Неизвестно, какого результата хотел добиться обстрелом своих подчиненных унтер-фельдфебель, но вряд ли продолжения атаки. И тем не менее дребезжание слетевшей с головы каски и сопровождающееся этим падение тела только подстегнули немцев. Если до этого они шли молча, то теперь закричали: «Хурра!» – и перешли на бег. Причем оба ефрейтора побежали вместе с остальными, только забирая в сторону и передернув затвором автомата.
– Ну, что ж, – произнес Корнеев, поднимаясь, – можно и так. Андрей, Кузьмич, займитесь. Зачистка в ноль. Только о емкостях с водой не забудьте.
Потом шагнул к удивленно поворачивающемуся на звуки русской речи Глюкману и расчетливо стукнул немца ребром ладони по шее.
– Отдохни пока… камрад Руди. Потом продолжим.
Глава четвертая
Одна часть упыря обнаружилась гораздо раньше, чем рассвело. Остапчук нашел ее, не дожидаясь утра. Или она его, если быть точнее. Поскольку оторванная по плечо конечность шмякнулась ординарцу на спину сразу после взрыва. И все время, пока Игорь Степанович освобождал Боженку от разбушевавшегося не на шутку дяди, боец неуверенно переступал с ноги на ногу, держа неожиданную добычу на вытянутых руках и не зная, как с ней поступить.

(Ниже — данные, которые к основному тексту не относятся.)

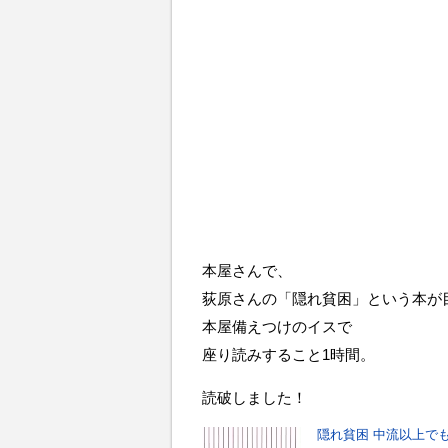
本屋さんで、
荻原さんの「隠れ貧困」という本が
本屋備えつけのイスで
座り読みすること1時間。
読破しました！
隠れ貧困 中流以上でも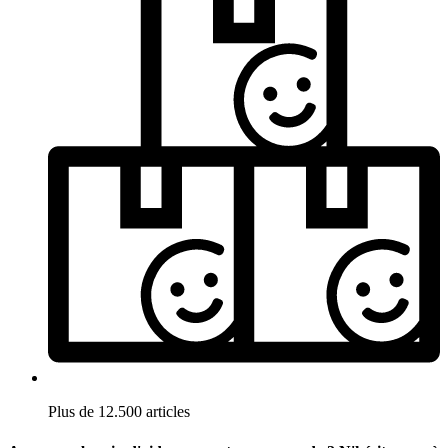
Plus de 12.500 articles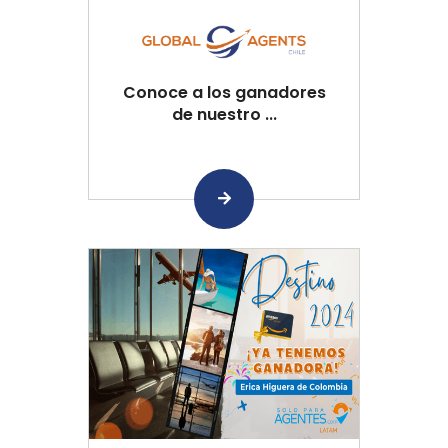
Conoce a los ganadores
de nuestro ...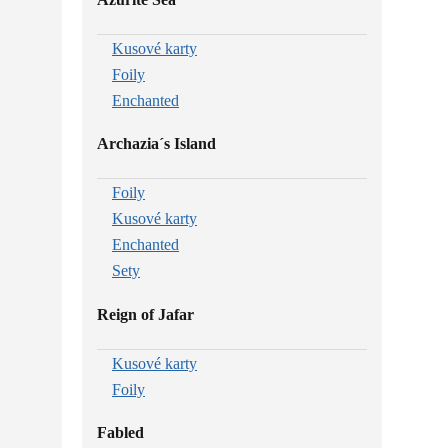
Kusové karty
Foily
Enchanted
Archazia´s Island
Foily
Kusové karty
Enchanted
Sety
Reign of Jafar
Kusové karty
Foily
Fabled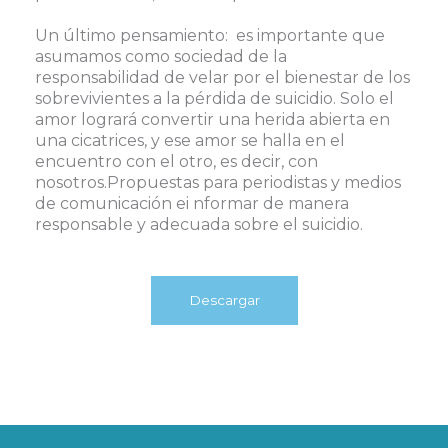
Un último pensamiento: es importante que
asumamos como sociedad de la
responsabilidad de velar por el bienestar de los
sobrevivientes a la pérdida de suicidio. Solo el
amor logrará convertir una herida abierta en
una cicatrices, y ese amor se halla en el
encuentro con el otro, es decir, con
nosotros.
Propuestas para periodistas y medios
de comunicación ei nformar de manera
responsable y adecuada sobre el suicidio.
Descargar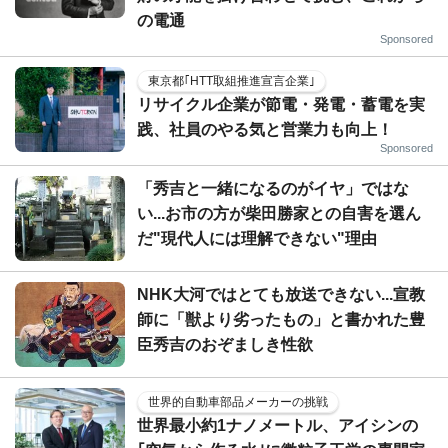
の電通
Sponsored
東京都｢HTT取組推進宣言企業｣
リサイクル企業が節電・発電・蓄電を実
践、社員のやる気と営業力も向上！
Sponsored
「秀吉と一緒になるのがイヤ」ではな
い...お市の方が柴田勝家との自害を選ん
だ"現代人には理解できない"理由
NHK大河ではとても放送できない...宣教
師に「獣より劣ったもの」と書かれた豊
臣秀吉のおぞましき性欲
世界的自動車部品メーカーの挑戦
世界最小約1ナノメートル、アイシンの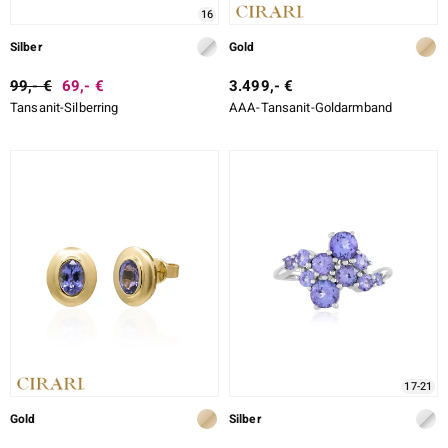
16
Silber
Gold
99,- €
69,- €
3.499,- €
Tansanit-Silberring
AAA-Tansanit-Goldarmband
17-21
Gold
Silber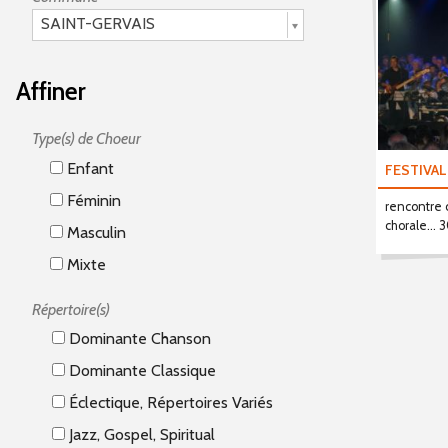
SAINT-GERVAIS
Affiner
Type(s) de Choeur
Enfant
FESTIVA
Féminin
rencontre c
chorale...
Masculin
Mixte
Répertoire(s)
Dominante Chanson
Dominante Classique
Éclectique, Répertoires Variés
Jazz, Gospel, Spiritual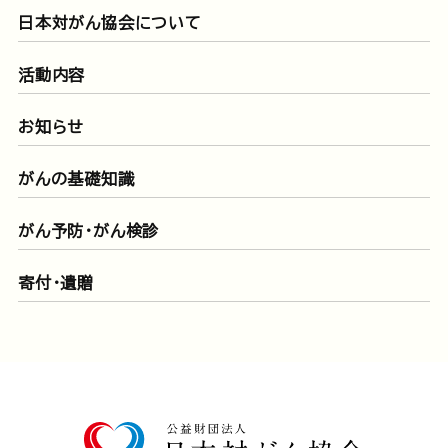
日本対がん協会について
活動内容
お知らせ
がんの基礎知識
がん予防・がん検診
寄付・遺贈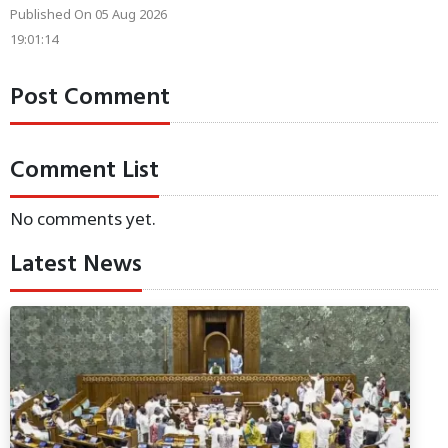
Published On 05 Aug 2026
19:01:14
Post Comment
Comment List
No comments yet.
Latest News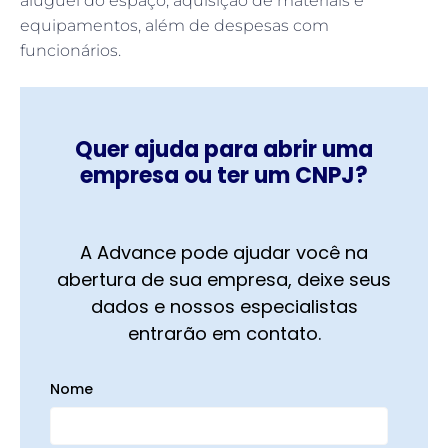
aluguel do espaço, aquisição de materiais e
equipamentos, além de despesas com
funcionários.
Quer ajuda para abrir uma
empresa ou ter um CNPJ?
A Advance pode ajudar você na
abertura de sua empresa, deixe seus
dados e nossos especialistas
entrarão em contato.
Nome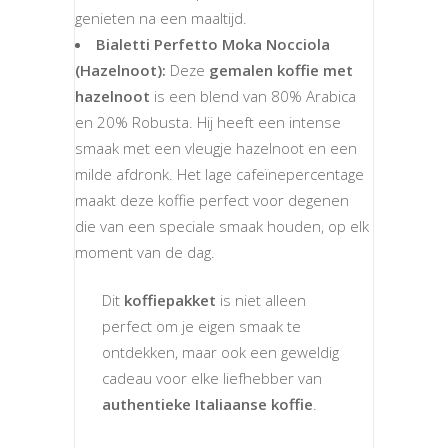
genieten na een maaltijd.
Bialetti Perfetto Moka Nocciola
(Hazelnoot):
Deze
gemalen koffie met
hazelnoot
is een blend van 80% Arabica
en 20% Robusta. Hij heeft een intense
smaak met een vleugje hazelnoot en een
milde afdronk. Het lage cafeïnepercentage
maakt deze koffie perfect voor degenen
die van een speciale smaak houden, op elk
moment van de dag.
Dit
koffiepakket
is niet alleen
perfect om je eigen smaak te
ontdekken, maar ook een geweldig
cadeau voor elke liefhebber van
authentieke Italiaanse koffie
.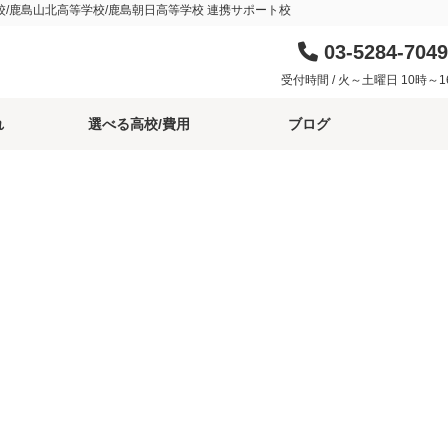
校/鹿島山北高等学校/鹿島朝日高等学校 連携サポート校
03-5284-7049
受付時間 / 火～土曜日 10時～1
れ
選べる高校/費用
ブログ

– Ну чего ты мнешься, как засватанная девица у печки? В штаны наложил, что ли? – гаркнул на него Семеняк, еще не остыв от беседы с товарищем Анджеем, которая изобиловала множеством двусторонних и весьма весомых аргументов, периодически разбавляемых словами помягче. Вроде: «Курде!», «Блин горелый!», «Твою дивизию!» и трофейного «Ферфлюхтер шайзе!».
В конце концов боевая дружба взяла верх над эмоциями, и немедленная экзекуция партизанки Баси была отложена по меньшей мере до окончания допроса «преступницы». Она же «потерпевшая», она же «основной свидетель».
– Вот, – понимая, что ему прилетело рикошетом и не обижаясь, Остапчук шагнул ближе к коменданту. – Свалилось… Надо вам… или выбросить?
Лайковая перчатка, в которую была упакована кисть упыря, восстановлению не подлежала. Удивительно, что она вообще присутствовала, поскольку умертвие держало «зету» в ладонях. Но на войне и не такие казусы случаются. Иной раз боец после взрыва брошенной прямо под ноги гранаты отделывается легкой контузией и мокрыми штанами, а другого – смертельный осколок находит в ста метрах, еще и за стенкой. Зато благодаря множеству прорех, видно было, что добитый упырь на самом деле был ходячим скелетом, на который напялили одежду, как на вешалку. Каким образом все эти кости-ребра, без единой мышцы и сухожилия, умудрялись держаться вместе и двигаться – вопрос не для начального образования.
Хотя с другой стороны, чему удивляться? Нечисть, она и есть нечисть. Чтобы все не по-людски.
– Я те выброшу… Ишь, моду взяли, чуть что, сразу выбрасывать. Тебя отец не учил, что у доброго хозяина все в дело сгодится?
Ворчал Игорь Степанович по давней привычке не показывать другим, что пребывает в смятении, а проще говоря – растерян.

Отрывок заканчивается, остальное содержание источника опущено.